Am Ende sind es 37,2 Prozent für die CSU. Das schlechteste Ergebnis seit 1950. Seine Stimmung fasst Reichhart knapp zusammen.

Analyse statt Lautstärke

"Es gab schon bessere Tage."
Reichhart ist ein JU-Chef, der nicht für seine Lautstärke bekannt ist. Doch die Klarheit seiner Analyse ist jetzt unüberhörbar.
"Dass es ein beschissenes Ergebnis ist und dass wir einfach schauen müssen, wie wir hinkommen, wie wir zurechtkommen und – das bittere ist ja, dass wir im Endeffekt eine komplette Erosion der Koalitionsparteien in Berlin erleben. Die SPD halbiert, wir zweistellig verloren und das muss auch zu denken geben."

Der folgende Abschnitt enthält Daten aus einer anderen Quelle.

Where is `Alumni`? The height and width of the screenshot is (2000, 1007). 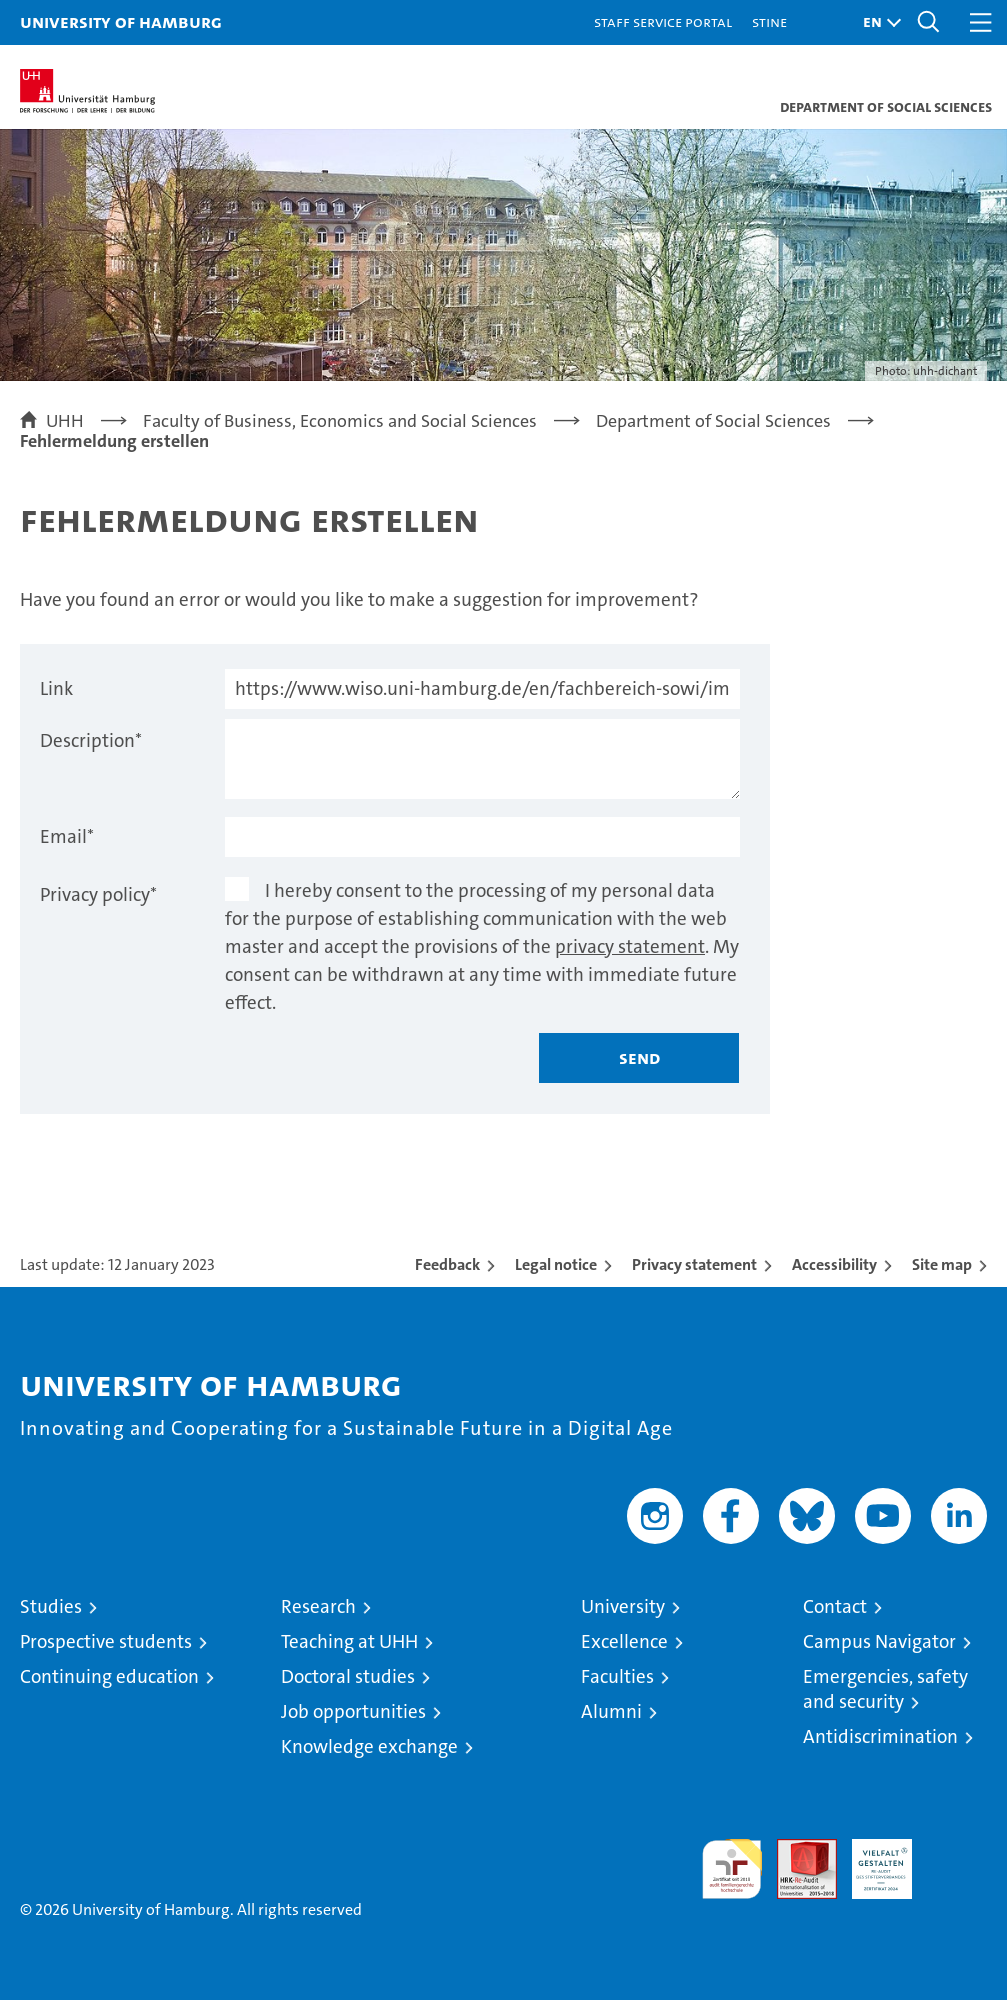 Alumni is located at coordinates (611, 1711).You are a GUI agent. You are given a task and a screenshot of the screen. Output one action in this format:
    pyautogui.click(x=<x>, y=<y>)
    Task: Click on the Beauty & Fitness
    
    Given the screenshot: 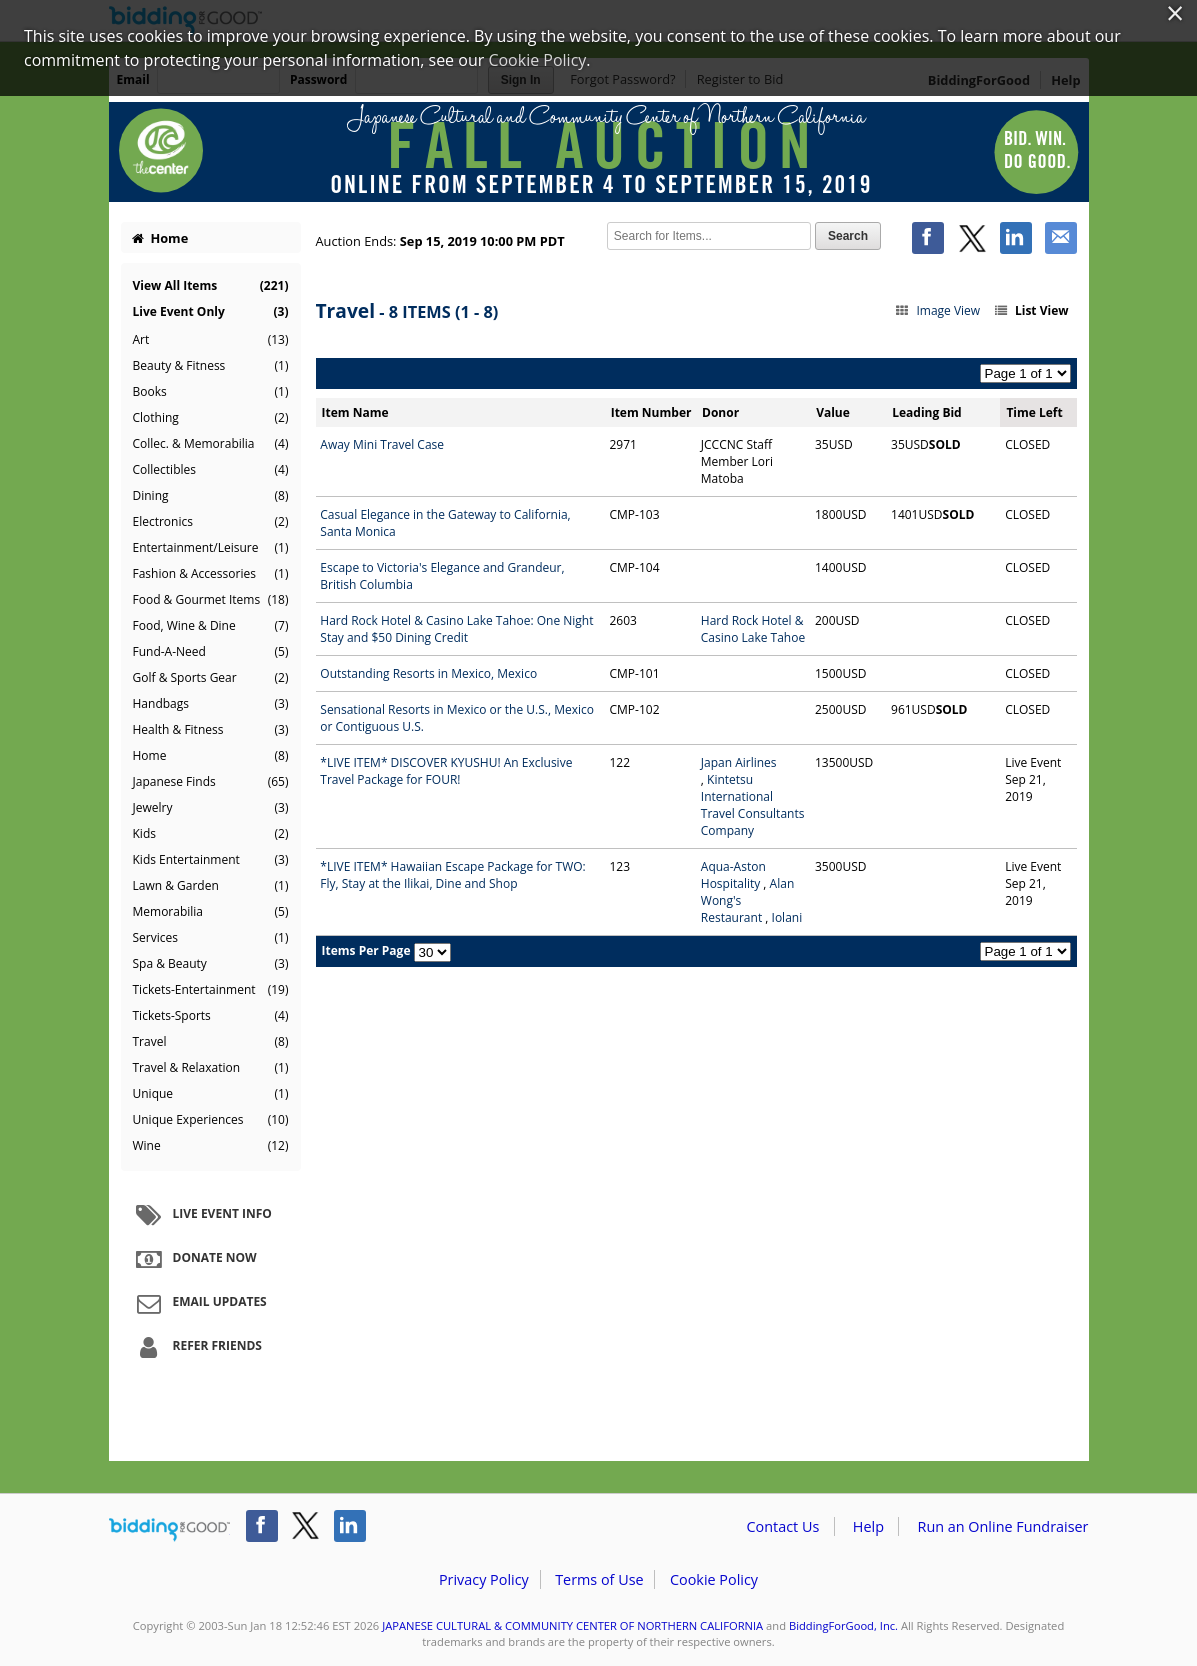 What is the action you would take?
    pyautogui.click(x=211, y=366)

Ist Horst Seehofer schuld?

Vor allem die Jungen in der Partei leiden unter dem Ergebnis. Sie standen wie Reichhart vor allem auf den Listen für die Zweitstimme. Doch diesmal schafften es bei der CSU nur die Direktkandidaten. Selbst ein JU-Chef wie Reichhart, der sich als Staatssekretär um die Digitalisierung Bayerns kümmert, muss zusehen, wie aus seinem Wahlkreis Günzburg der 68-Jahre alten lokale Platzhirsch Alfred Sauter weitermachen darf – und er seinen Schreibtisch im Münchner Landtag räumen muss. Hat die CSU die Zeichen der Zeit verkannt? Oder ist doch vor allem der 69 Jahre alte Parteichef Horst Seehofer schuld?
"Wir haben vor einem Jahr den Fehler gemacht, dass wir um 18.05 Uhr rausgegangen sind rausgegangen sind mit einer Analyse."
Das ist eine indirekte Kritik an Horst Seehofer, der 2017, als die CSU 38 Prozent bei der Bundestagswahl erhielt, unmittelbar erklärte, die Partei müsse ihre rechte Flanke schließen. Trotzdem. Voreilige Schlüsse will jetzt auch Reichhart nicht ziehen. Klar aber sei. Inhalte müssten sich ändern.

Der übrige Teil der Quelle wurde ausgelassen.